Queremos oportunidade

Vencedora do BBB que redefiniu papel social do programa, Thelma Assis lança livro e quer influenciar o país

Juliana Domingos de Lima De Ecoa, em São Paulo Iude Richele/Divulgação

A garra da menina estudiosa do bairro do Limão, na zona norte de São Paulo, universitária prounista que se formou médica, conquistou o Brasil no BBB20. Em uma edição histórica, em que o reality voltou a mobilizar uma grande audiência e debateu pautas sociais, com destaque para o feminismo, o público escolheu a anestesiologista Thelma Assis, uma mulher negra, como vencedora.

Desde então, Thelminha passou a influenciadora e apresentadora, atuou na crise do oxigênio ocorrida no início do ano em Manaus e lançou o livro "Querer, poder, vencer", em que narra sua trajetória para "inspirar aqueles que estão no corre do dia a dia", pessoas que, como ela, lutam contra os obstáculos de uma sociedade desigual.

A Ecoa, ela falou sobre a importância da educação e das políticas de inclusão educacional em sua trajetória, da responsabilidade de falar com milhões e dos debates que tomaram conta das últimas edições do BBB.
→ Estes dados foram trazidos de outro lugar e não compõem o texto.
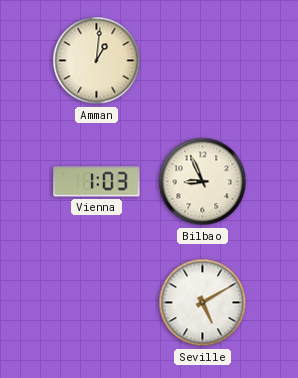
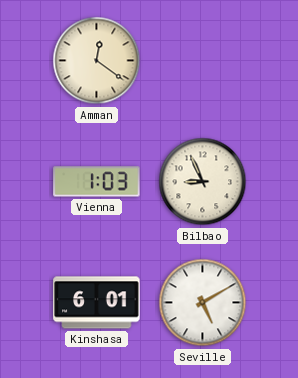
Amman: 1:01 -> 12:21
Kinshasa: none -> 6:01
Ecoa - O que te fez querer contar sua história em livro? Quem você gostaria de inspirar?

Thelma Assis - Colocar minha história no livro fazia parte da minha lista de sonhos, só que não era para agora. Conversando com o Manoel Soares, que é um grande amigo e apresentador do É de Casa, ele falou que a minha história poderia inspirar muitas mulheres, porque é a história de muitas brasileiras também.

A gente vive num país extremamente desigual, onde a maioria das pessoas é preta. Morei na periferia de São Paulo durante muitos anos, nem sempre tive acesso a um ensino de qualidade. Só nessa fala já tem várias pessoas que podem se identificar comigo.

A educação teve papel fundamental para mudar minha vida de forma positiva, e a gente sabe que o caminho é muito difícil, os empecilhos vão surgir. Meu livro tem a intenção de tocar essas pessoas que estão aí no corre do dia a dia para que sirva de incentivo e inspiração.

Sergio Coser Dantas Silva/Divulgação Sergio Coser Dantas Silva/Divulgação

Como os programas de inclusão contribuíram para que você realizasse o sonho de ser médica?

Sempre fui muito estudiosa, mas infelizmente não tive acesso a um ensino de qualidade durante cem por cento da minha formação. É um sistema extremamente desigual e a gente só percebe essa lacuna na hora que quer acessar a universidade. Eu era estudiosa a ponto de achar que o vestibular ia ser só mais uma prova, que eu ia sentar, estudar e ir bem como eu fazia na escola. Mas escolhi uma profissão que tem o vestibular mais concorrido e existe uma defasagem imensa.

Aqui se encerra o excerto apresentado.